Going back to our example, we can make sense of this in a way that for each feature / dimension, we are trying to find out how much of a person’s height and weight is part of the other person’s. Then we sum them up.
An even furhter tangent is how this is also actually covariance and correlation. Here’s a great definition by Oliver Knill (2011),
"If X, Y are two random variables of zero mean, then the covariance Cov[XY ] = E[ X · Y ] is the dot product of X and Y . The standard deviation of X is the length of X. The correlation is the cosine of the angle between the two vectors. Positive correlation means an acute angle, negative correlation means an obtuse angle. Uncorrelated means orthogonal."
Let’s tackle more about correlation in another post.
Use it Everywhere
Now that we know more about similarity measures, we can extend our understanding and how they’re being used for different applications:
- Clustering: Similarity measures are fundamental in clustering algorithms, such as k-means and hierarchical clustering. They help group similar data points together.

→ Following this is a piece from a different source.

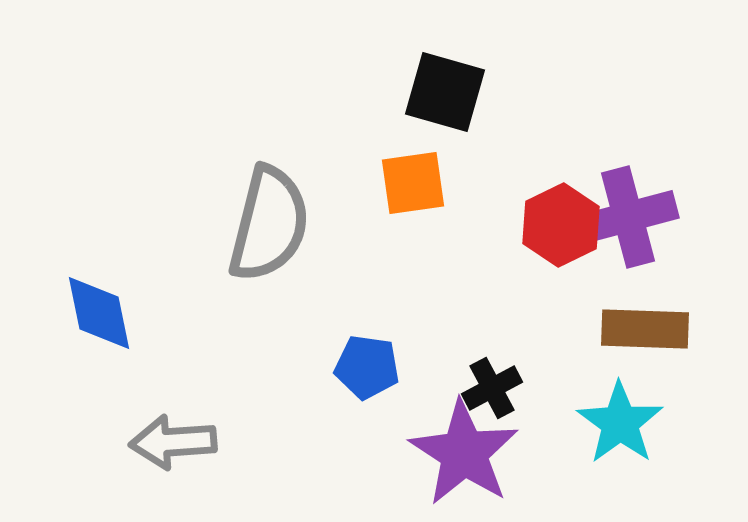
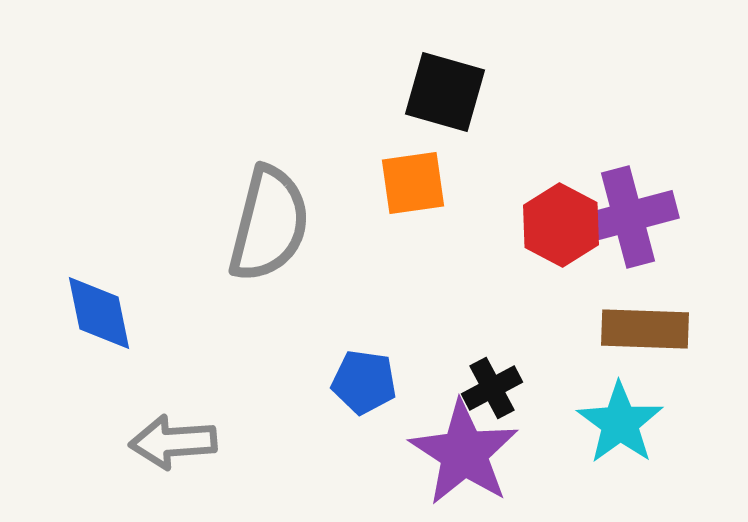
red hexagon: rotated 6 degrees counterclockwise
blue pentagon: moved 3 px left, 15 px down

- Anomaly Detection: In anomaly detection, similarity measures can identify data points that deviate significantly from a group(s). Unusual patterns or outliers are often detected by measuring their dissimilarity from the rest of the data.
- Collaborative Filtering: In recommendation systems, collaborative filtering relies on measuring the similarity between users or items based on their preferences. This helps suggest items or content to users based on what similar users have liked.
- Machine Translation: Similarity measures are employed in machine translation to align and compare sentences or phrases in different languages to improve translation quality.
- Dimensionality Reduction: Similarity measures are often used as a foundation for dimensionality reduction techniques like the PCA (Principal Component Analysis).
These examples highlight the broad range of applications where similarity measures find utility across diverse domains. Similarity measures assist in understanding complex relationships and play a significant role in decision-making and analysing diverse subjects. But sometimes, it is easier to compare objects qualitatively. Maybe we can build a fine-tuned large language model that focuses on qualitative comparison.
Hope this can be interesting to some. Do let me know if I can further improve this.